Finances
Getting Back To "Boring Banking"

These days it seems like bank is a four-letter word and bonus-getting bankers are bad guys, as evil as any comic book villain. All the hullaballoo about the banks passing the government "stress test" makes the average American want to say, "Who cares?"

Well, unfortunately we all have a stake these days in how the banking industry is faring, and not just because our tax dollars have funded billion dollar bailouts. The health of the banking industry is a direct reflection on the health of the economy, and we all pay the price or reap the benefits to a degree.

The stress test given to 19 of the country's biggest banks was conducted by the Federal Reserve to indicate the solvency and future viability of the various banks. Overall, the results were more positive than negative. Bank of America was told that it would need an additional $33.9 billion in capital to weather any future economic storms.
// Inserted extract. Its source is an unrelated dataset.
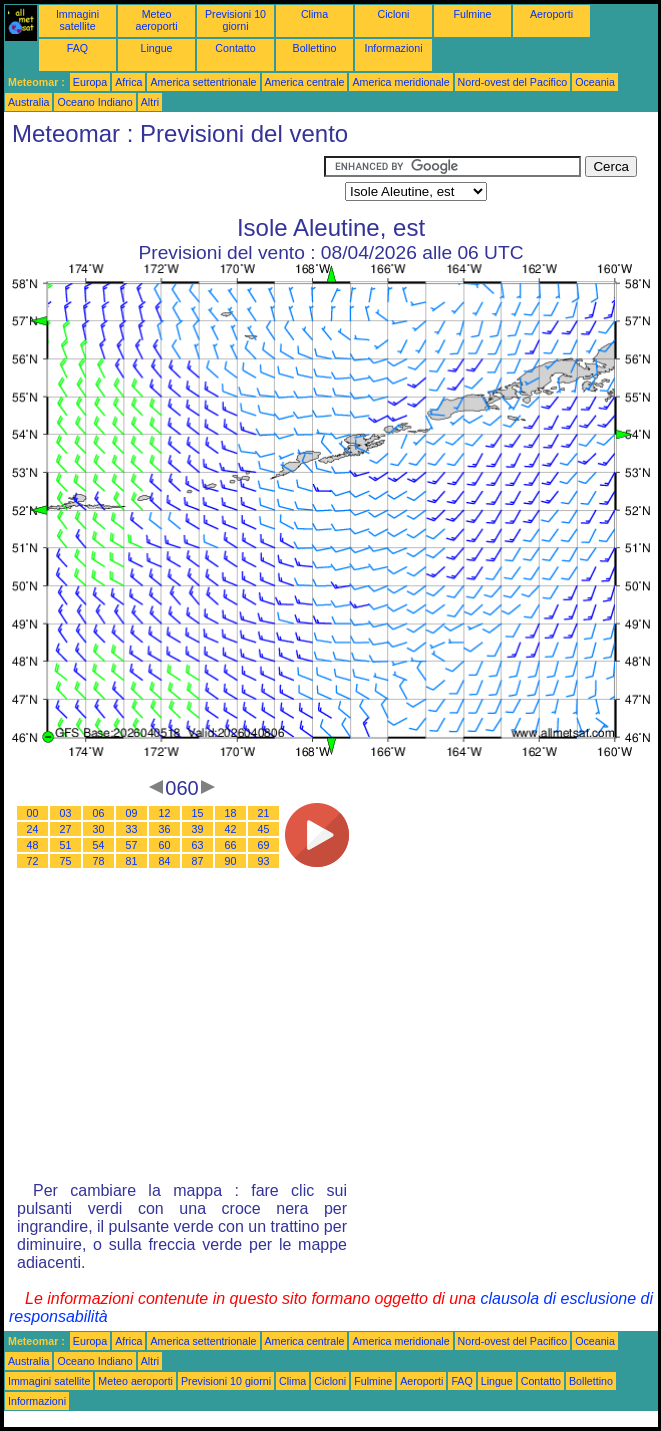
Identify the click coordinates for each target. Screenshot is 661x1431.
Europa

Banks are likely to raise the needed capital through asset sales, future earnings, as well as raising capital from private investors.

In fact, the Associated Press reported that "10 of the nation's 19 largest banks need a total of about $75 billion in new capital to withstand losses if the recession worsened. The Federal Reserve's findings show the financial system, like the overall economy, is healing but not yet healed."

While it wasn't great news, it wasn't exactly bad news. In the days since the test results were announced, and even as early news leaked about the government findings, the stock market has continued to slowly climb. Investors seem to be tentatively sticking their heads up from the foxholes as some smoke clears from the battlefields of this recession.

But in many ways it also means the battle rages on for the average American. Banks in need of raising money will likely find ways to get some of those funds out of the little guy through higher fees on bank accounts and credit cards, as well as interest rate hikes. In theory, the stress test results are supposed to reassure everyone and thus get credit flowing. The banks that "passed" the test, like JPMorgan Chase & Co. and American Express Co., will hopefully be more willing to extend credit than they have in the past year.

Or as Justin Fox put it recently in his "The Curious Capitalist" column for Time magazine, it's time for banks to get back to "boring" banking. He contends that the current financial mess was caused by so called shadow banks that got away from well established banking practices and instead engaged in "bad mortgage loans, collateralized debt obligations and all manner of other lunkheaded lending decisions."

What's left of the banking industry now are the stalwart, FDIC insured banks that have earned money the boring way for decades. Fox contends that the rise of other financial institutions, like investment banks, hedge funds and banks focused solely on mortgage loans, took business away from the banks. Eventually banks like Citigroup and many others began to get into shadow banking to compete with companies like Goldman Sachs. The rest is painful history. It may take some time, and we will all certainly continue to pay the price for all that shadowy prosperity of the past, but banks are hopefully on the road to a boring recovery. Boring is good news for the little guy.